I laughed. "I know, right? She's always been like that. The first time I met her, a group of us from a college class went to an amusement park. She decided I was going to be her riding partner. I had actually come because I was interested in another girl. She dragged me off and we never saw the other people in our group again. We were twenty and I fell in love with her that day. She's like a virus. She just invades and takes over your life. We had our first fight a month after we got married."
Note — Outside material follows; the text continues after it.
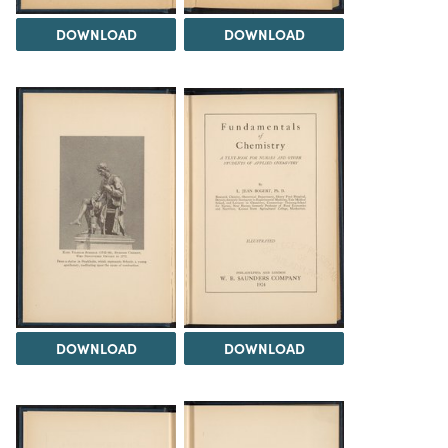
DOWNLOAD
DOWNLOAD
DOWNLOAD
DOWNLOAD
"What did you fight about?" she asked.

"You're going to think this is ridiculous," I told her. "It was about shoes. She kept moving mine and putting hers on top of them. I had to dig through hers to find mine and she scuffed mine up. She says I'm obsessive/compulsive. Maybe she's right, but is it too much to ask for her to keep her shoes on her side of the closet? It just blew up from there. I drove her nuts and she made me crazy. I have a plan about what I'm going to do tomorrow. She's completely spontaneous. That's part of who she is and I love it, but it drives me crazy. She loves how organized I am but it makes her nuts. Those things clash, though, and we just get on each other's nerves."

She giggled. "Maggie and I fight about stuff like that, too. She spends half her life trying to find things she's lost. She gets up and just decides what we're going to do on the spur of the moment. I think we need to change a little bit, Mack. We need to go with the flow a little bit. They need to change some, too. They need to understand we like stuff to be in the right place. Do you think we can work it out?"

"I don't know," I said. "We've never had any reason to try. Bri and I have a really odd relationship. I love her more now than ever. I think she feels that way about me. She's not the type to talk about it. She just does things. We're closer now than we were when we were married and I like her. I didn't much when we were married. I loved her, but we were angry at each other all the time. We've kind of worked things out to where it's like we're married but we didn't have to change. I guess we were too immature and selfish, but it's worked for us. Maybe we just needed you to make us realize what we were missing. The idea of being a family is very exciting, but scary, too. What if we screw it up? We're risking everything on a gamble. I hate uncertainty."

"I know, but sometimes you just have to take a chance," she said. "You don't get anything good without taking a chance it could turn out bad."

I hugged her and she purred like a kitten. "You're the wisest eleven-year-old I've ever met," I said.

"I'll be twelve next month," she said.

She finished her muffin and we went back inside. The other two still weren't up and we took Granny for a walk. By the time we got back, the lazy ones were up and about. Bri was never a morning person and, evidently, Maggie wasn't either. They both looked like beautiful rumpled sleepy cats. They stretched and yawned a lot. When they got out of the shower, they were like human dynamos. Bri whisked us off to get a marriage license, file adoption papers, get temporary custody started and then off to dinner. We had seafood and the girls were in awe of how good it was. They were really in awe of the prices.